The way events echo through history holds a deep fascination. What we see in remnants, like the archaeological record, fragments of ancient letters and books, has a deep romance inspired both by the sense of mystery that is involved and the fact that we consciously invoke it. In 2001 I found such a fragment, a coverless exercise book in an Al Qaeda training camp in Kandahar, written in English by a nameless trainee in the business of bomb making whose intention – it seemed from the scrawled notes – was to return to the UK to undertake a mission that involved a massive van bomb.
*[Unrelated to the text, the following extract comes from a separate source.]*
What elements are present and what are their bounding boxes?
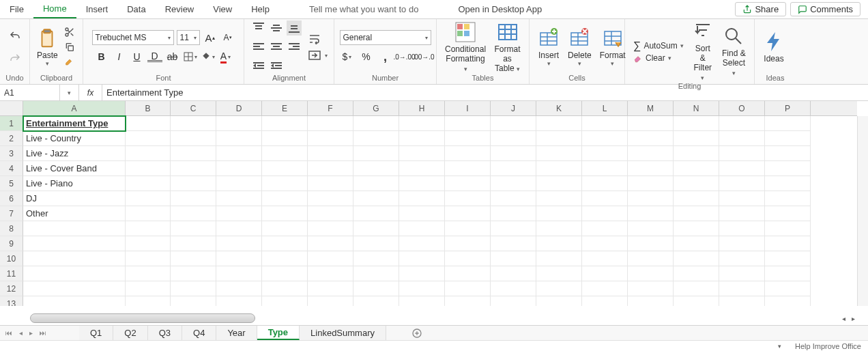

All that was available as an insight into the nature of this man was what he had written and his uncertain efforts to follow the instructions of his tutor, recorded in different coloured biros. From that I had to reconstruct an idea of his character. A process as unsatisfactory as the hunt for clues in his text was compelling. The footnote to the discovery of the book came several years later. As it had suggested Moorgate in the City of London as a target, I felt compelled to show it to a British diplomat as I left Afghanistan.
Much later, my friend and colleague, the journalist Martin Bright, then home affairs editor of The Observer, informed me that it had re-appeared as proof of the “threat” to the UK. It was a threat, insisted the government, that required a number of figures deemed as security threats to be kept under emergency detention rules. An unanticipated consequence. Echo of an event in its own right.
I was reminded of the notebook yesterday by a phenomenon that was entirely unconnected: thinking about the waves I had been surfing in North Cornwall, remnant and reminder in themselves of a distant weather event. The periodicity of waves is the first and most telling clue. The bigger the gap between the waves, the further they have travelled and the more powerful and better shaped they tend to be. Waves with a short period tend to have been produced by more localised events, recent storm winds close by, for instance, and tend to be weaker. Yet there remains something inscrutable about these natural events, no matter how far back through weather maps we can trace their genesis or break them down with science.
Because sometimes all that is necessary is that you immerse yourself in the echo.